Work item =
Please give back, exactly as written, only the line containing "Sci-Fi Movie Mondays" and every line after it until the data below ends.

[Records from a dataset]
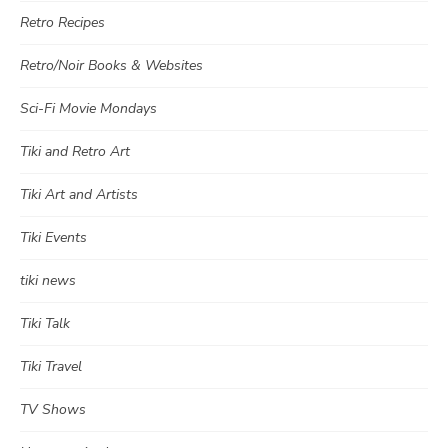
Retro Recipes
Retro/Noir Books & Websites
Sci-Fi Movie Mondays
Tiki and Retro Art
Tiki Art and Artists
Tiki Events
tiki news
Tiki Talk
Tiki Travel
TV Shows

Output of the task =
Sci-Fi Movie Mondays
Tiki and Retro Art
Tiki Art and Artists
Tiki Events
tiki news
Tiki Talk
Tiki Travel
TV Shows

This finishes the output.